Produce all the records again exactly as they stand.

[Transcribed page contents]
▬▬▬▬▬▬▬▬▬▬

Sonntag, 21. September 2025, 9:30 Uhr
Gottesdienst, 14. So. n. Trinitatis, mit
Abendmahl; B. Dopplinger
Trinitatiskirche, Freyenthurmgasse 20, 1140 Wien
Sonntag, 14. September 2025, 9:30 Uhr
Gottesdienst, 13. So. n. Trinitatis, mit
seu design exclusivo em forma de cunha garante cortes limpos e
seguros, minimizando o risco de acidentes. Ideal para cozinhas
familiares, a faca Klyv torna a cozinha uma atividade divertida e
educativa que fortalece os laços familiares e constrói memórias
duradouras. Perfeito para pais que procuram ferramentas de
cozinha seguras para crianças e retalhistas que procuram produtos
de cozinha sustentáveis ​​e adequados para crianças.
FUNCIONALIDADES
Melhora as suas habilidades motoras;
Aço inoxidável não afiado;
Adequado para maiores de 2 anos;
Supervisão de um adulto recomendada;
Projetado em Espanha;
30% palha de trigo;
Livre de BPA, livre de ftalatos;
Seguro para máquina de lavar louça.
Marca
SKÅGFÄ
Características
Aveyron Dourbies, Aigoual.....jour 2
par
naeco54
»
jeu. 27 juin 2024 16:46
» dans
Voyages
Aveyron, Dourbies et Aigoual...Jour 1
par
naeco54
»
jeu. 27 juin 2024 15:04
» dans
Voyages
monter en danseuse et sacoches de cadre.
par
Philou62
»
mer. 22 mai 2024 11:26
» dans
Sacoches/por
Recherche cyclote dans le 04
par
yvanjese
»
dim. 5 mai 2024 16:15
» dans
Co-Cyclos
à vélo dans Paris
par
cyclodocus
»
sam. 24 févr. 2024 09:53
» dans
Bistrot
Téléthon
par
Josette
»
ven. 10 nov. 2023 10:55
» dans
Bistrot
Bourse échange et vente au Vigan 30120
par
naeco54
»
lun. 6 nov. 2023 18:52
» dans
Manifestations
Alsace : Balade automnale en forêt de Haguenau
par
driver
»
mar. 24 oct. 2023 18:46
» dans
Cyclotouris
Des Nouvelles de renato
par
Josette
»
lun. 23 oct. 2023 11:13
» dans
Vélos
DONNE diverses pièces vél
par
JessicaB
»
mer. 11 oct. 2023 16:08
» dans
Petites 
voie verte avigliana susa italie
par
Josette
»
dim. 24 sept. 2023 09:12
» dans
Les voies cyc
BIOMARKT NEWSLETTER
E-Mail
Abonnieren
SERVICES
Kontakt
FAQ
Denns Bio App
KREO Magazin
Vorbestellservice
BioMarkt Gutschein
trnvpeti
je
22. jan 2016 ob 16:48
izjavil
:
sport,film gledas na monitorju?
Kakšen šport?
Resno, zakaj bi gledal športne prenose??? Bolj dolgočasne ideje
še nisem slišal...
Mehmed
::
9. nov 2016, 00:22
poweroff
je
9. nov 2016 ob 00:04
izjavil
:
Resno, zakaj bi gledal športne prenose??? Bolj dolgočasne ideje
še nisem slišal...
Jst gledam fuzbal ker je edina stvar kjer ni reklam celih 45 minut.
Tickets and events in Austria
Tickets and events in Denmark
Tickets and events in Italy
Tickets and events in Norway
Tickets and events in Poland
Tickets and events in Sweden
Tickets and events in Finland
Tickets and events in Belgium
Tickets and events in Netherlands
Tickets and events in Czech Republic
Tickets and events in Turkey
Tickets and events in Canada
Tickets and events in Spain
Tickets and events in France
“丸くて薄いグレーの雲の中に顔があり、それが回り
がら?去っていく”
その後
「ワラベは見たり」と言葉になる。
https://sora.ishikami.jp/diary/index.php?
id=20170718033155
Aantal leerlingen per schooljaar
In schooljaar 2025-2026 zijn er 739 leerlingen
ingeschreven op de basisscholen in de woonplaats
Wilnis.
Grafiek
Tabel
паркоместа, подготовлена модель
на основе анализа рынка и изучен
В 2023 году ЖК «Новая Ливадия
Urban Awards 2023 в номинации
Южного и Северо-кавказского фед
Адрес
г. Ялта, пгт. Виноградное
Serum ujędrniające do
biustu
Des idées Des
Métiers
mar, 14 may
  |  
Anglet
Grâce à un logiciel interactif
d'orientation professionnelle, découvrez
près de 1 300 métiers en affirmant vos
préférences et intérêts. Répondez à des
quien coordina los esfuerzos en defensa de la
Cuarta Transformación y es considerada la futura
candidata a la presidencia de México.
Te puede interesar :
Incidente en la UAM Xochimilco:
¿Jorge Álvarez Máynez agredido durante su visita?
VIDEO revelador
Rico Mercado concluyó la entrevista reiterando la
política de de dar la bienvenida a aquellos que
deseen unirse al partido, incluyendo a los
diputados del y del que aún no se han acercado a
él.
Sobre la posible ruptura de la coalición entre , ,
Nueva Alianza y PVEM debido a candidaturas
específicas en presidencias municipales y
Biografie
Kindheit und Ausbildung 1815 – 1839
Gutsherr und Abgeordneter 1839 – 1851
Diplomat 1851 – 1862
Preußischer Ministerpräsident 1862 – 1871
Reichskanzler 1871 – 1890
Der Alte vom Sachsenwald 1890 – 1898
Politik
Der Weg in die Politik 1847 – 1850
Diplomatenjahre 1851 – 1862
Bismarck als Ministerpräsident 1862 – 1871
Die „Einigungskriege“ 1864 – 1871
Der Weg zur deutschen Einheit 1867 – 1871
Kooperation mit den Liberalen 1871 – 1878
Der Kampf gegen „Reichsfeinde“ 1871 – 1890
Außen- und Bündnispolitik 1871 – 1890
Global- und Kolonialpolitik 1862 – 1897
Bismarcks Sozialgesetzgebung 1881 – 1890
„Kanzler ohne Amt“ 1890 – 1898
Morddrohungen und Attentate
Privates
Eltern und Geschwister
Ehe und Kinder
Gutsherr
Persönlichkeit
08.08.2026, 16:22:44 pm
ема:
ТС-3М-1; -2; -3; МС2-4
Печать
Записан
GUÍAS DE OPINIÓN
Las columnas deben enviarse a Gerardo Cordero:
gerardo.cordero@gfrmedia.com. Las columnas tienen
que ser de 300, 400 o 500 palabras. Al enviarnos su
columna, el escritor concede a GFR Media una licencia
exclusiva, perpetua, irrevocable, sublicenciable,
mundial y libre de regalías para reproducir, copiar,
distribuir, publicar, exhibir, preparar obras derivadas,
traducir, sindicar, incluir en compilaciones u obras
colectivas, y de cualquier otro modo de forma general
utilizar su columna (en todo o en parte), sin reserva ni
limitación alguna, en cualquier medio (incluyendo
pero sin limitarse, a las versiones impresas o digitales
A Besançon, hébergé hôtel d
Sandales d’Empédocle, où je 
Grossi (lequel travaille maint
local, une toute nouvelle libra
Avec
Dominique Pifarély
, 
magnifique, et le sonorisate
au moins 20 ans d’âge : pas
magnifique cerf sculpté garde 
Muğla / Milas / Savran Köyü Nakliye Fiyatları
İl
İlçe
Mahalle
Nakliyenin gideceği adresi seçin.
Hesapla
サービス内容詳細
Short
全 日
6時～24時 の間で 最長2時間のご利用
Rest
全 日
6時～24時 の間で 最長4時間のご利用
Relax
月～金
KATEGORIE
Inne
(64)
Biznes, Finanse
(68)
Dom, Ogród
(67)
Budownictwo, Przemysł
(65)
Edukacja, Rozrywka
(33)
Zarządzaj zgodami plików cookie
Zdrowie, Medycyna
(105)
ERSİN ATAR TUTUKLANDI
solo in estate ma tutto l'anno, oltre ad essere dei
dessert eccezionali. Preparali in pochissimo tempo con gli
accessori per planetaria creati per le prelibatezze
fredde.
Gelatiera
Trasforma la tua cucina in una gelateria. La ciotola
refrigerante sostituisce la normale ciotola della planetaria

▬▬▬▬▬▬▬▬▬▬

**Solution for this exercise:**
Sonntag, 21. September 2025, 9:30 Uhr
Gottesdienst, 14. So. n. Trinitatis, mit
Abendmahl; B. Dopplinger
Trinitatiskirche, Freyenthurmgasse 20, 1140 Wien
Sonntag, 14. September 2025, 9:30 Uhr
Gottesdienst, 13. So. n. Trinitatis, mit
seu design exclusivo em forma de cunha garante cortes limpos e
seguros, minimizando o risco de acidentes. Ideal para cozinhas
familiares, a faca Klyv torna a cozinha uma atividade divertida e
educativa que fortalece os laços familiares e constrói memórias
duradouras. Perfeito para pais que procuram ferramentas de
cozinha seguras para crianças e retalhistas que procuram produtos
de cozinha sustentáveis ​​e adequados para crianças.
FUNCIONALIDADES
Melhora as suas habilidades motoras;
Aço inoxidável não afiado;
Adequado para maiores de 2 anos;
Supervisão de um adulto recomendada;
Projetado em Espanha;
30% palha de trigo;
Livre de BPA, livre de ftalatos;
Seguro para máquina de lavar louça.
Marca
SKÅGFÄ
Características
Aveyron Dourbies, Aigoual.....jour 2
par
naeco54
»
jeu. 27 juin 2024 16:46
» dans
Voyages
Aveyron, Dourbies et Aigoual...Jour 1
par
naeco54
»
jeu. 27 juin 2024 15:04
» dans
Voyages
monter en danseuse et sacoches de cadre.
par
Philou62
»
mer. 22 mai 2024 11:26
» dans
Sacoches/por
Recherche cyclote dans le 04
par
yvanjese
»
dim. 5 mai 2024 16:15
» dans
Co-Cyclos
à vélo dans Paris
par
cyclodocus
»
sam. 24 févr. 2024 09:53
» dans
Bistrot
Téléthon
par
Josette
»
ven. 10 nov. 2023 10:55
» dans
Bistrot
Bourse échange et vente au Vigan 30120
par
naeco54
»
lun. 6 nov. 2023 18:52
» dans
Manifestations
Alsace : Balade automnale en forêt de Haguenau
par
driver
»
mar. 24 oct. 2023 18:46
» dans
Cyclotouris
Des Nouvelles de renato
par
Josette
»
lun. 23 oct. 2023 11:13
» dans
Vélos
DONNE diverses pièces vél
par
JessicaB
»
mer. 11 oct. 2023 16:08
» dans
Petites 
voie verte avigliana susa italie
par
Josette
»
dim. 24 sept. 2023 09:12
» dans
Les voies cyc
BIOMARKT NEWSLETTER
E-Mail
Abonnieren
SERVICES
Kontakt
FAQ
Denns Bio App
KREO Magazin
Vorbestellservice
BioMarkt Gutschein
trnvpeti
je
22. jan 2016 ob 16:48
izjavil
:
sport,film gledas na monitorju?
Kakšen šport?
Resno, zakaj bi gledal športne prenose??? Bolj dolgočasne ideje
še nisem slišal...
Mehmed
::
9. nov 2016, 00:22
poweroff
je
9. nov 2016 ob 00:04
izjavil
:
Resno, zakaj bi gledal športne prenose??? Bolj dolgočasne ideje
še nisem slišal...
Jst gledam fuzbal ker je edina stvar kjer ni reklam celih 45 minut.
Tickets and events in Austria
Tickets and events in Denmark
Tickets and events in Italy
Tickets and events in Norway
Tickets and events in Poland
Tickets and events in Sweden
Tickets and events in Finland
Tickets and events in Belgium
Tickets and events in Netherlands
Tickets and events in Czech Republic
Tickets and events in Turkey
Tickets and events in Canada
Tickets and events in Spain
Tickets and events in France
“丸くて薄いグレーの雲の中に顔があり、それが回り
がら?去っていく”
その後
「ワラベは見たり」と言葉になる。
https://sora.ishikami.jp/diary/index.php?
id=20170718033155
Aantal leerlingen per schooljaar
In schooljaar 2025-2026 zijn er 739 leerlingen
ingeschreven op de basisscholen in de woonplaats
Wilnis.
Grafiek
Tabel
паркоместа, подготовлена модель
на основе анализа рынка и изучен
В 2023 году ЖК «Новая Ливадия
Urban Awards 2023 в номинации
Южного и Северо-кавказского фед
Адрес
г. Ялта, пгт. Виноградное
Serum ujędrniające do
biustu
Des idées Des
Métiers
mar, 14 may
  |  
Anglet
Grâce à un logiciel interactif
d'orientation professionnelle, découvrez
près de 1 300 métiers en affirmant vos
préférences et intérêts. Répondez à des
quien coordina los esfuerzos en defensa de la
Cuarta Transformación y es considerada la futura
candidata a la presidencia de México.
Te puede interesar :
Incidente en la UAM Xochimilco:
¿Jorge Álvarez Máynez agredido durante su visita?
VIDEO revelador
Rico Mercado concluyó la entrevista reiterando la
política de de dar la bienvenida a aquellos que
deseen unirse al partido, incluyendo a los
diputados del y del que aún no se han acercado a
él.
Sobre la posible ruptura de la coalición entre , ,
Nueva Alianza y PVEM debido a candidaturas
específicas en presidencias municipales y
Biografie
Kindheit und Ausbildung 1815 – 1839
Gutsherr und Abgeordneter 1839 – 1851
Diplomat 1851 – 1862
Preußischer Ministerpräsident 1862 – 1871
Reichskanzler 1871 – 1890
Der Alte vom Sachsenwald 1890 – 1898
Politik
Der Weg in die Politik 1847 – 1850
Diplomatenjahre 1851 – 1862
Bismarck als Ministerpräsident 1862 – 1871
Die „Einigungskriege“ 1864 – 1871
Der Weg zur deutschen Einheit 1867 – 1871
Kooperation mit den Liberalen 1871 – 1878
Der Kampf gegen „Reichsfeinde“ 1871 – 1890
Außen- und Bündnispolitik 1871 – 1890
Global- und Kolonialpolitik 1862 – 1897
Bismarcks Sozialgesetzgebung 1881 – 1890
„Kanzler ohne Amt“ 1890 – 1898
Morddrohungen und Attentate
Privates
Eltern und Geschwister
Ehe und Kinder
Gutsherr
Persönlichkeit
08.08.2026, 16:22:44 pm
ема:
ТС-3М-1; -2; -3; МС2-4
Печать
Записан
GUÍAS DE OPINIÓN
Las columnas deben enviarse a Gerardo Cordero:
gerardo.cordero@gfrmedia.com. Las columnas tienen
que ser de 300, 400 o 500 palabras. Al enviarnos su
columna, el escritor concede a GFR Media una licencia
exclusiva, perpetua, irrevocable, sublicenciable,
mundial y libre de regalías para reproducir, copiar,
distribuir, publicar, exhibir, preparar obras derivadas,
traducir, sindicar, incluir en compilaciones u obras
colectivas, y de cualquier otro modo de forma general
utilizar su columna (en todo o en parte), sin reserva ni
limitación alguna, en cualquier medio (incluyendo
pero sin limitarse, a las versiones impresas o digitales
A Besançon, hébergé hôtel d
Sandales d’Empédocle, où je 
Grossi (lequel travaille maint
local, une toute nouvelle libra
Avec
Dominique Pifarély
, 
magnifique, et le sonorisate
au moins 20 ans d’âge : pas
magnifique cerf sculpté garde 
Muğla / Milas / Savran Köyü Nakliye Fiyatları
İl
İlçe
Mahalle
Nakliyenin gideceği adresi seçin.
Hesapla
サービス内容詳細
Short
全 日
6時～24時 の間で 最長2時間のご利用
Rest
全 日
6時～24時 の間で 最長4時間のご利用
Relax
月～金
KATEGORIE
Inne
(64)
Biznes, Finanse
(68)
Dom, Ogród
(67)
Budownictwo, Przemysł
(65)
Edukacja, Rozrywka
(33)
Zarządzaj zgodami plików cookie
Zdrowie, Medycyna
(105)
ERSİN ATAR TUTUKLANDI
solo in estate ma tutto l'anno, oltre ad essere dei
dessert eccezionali. Preparali in pochissimo tempo con gli
accessori per planetaria creati per le prelibatezze
fredde.
Gelatiera
Trasforma la tua cucina in una gelateria. La ciotola
refrigerante sostituisce la normale ciotola della planetaria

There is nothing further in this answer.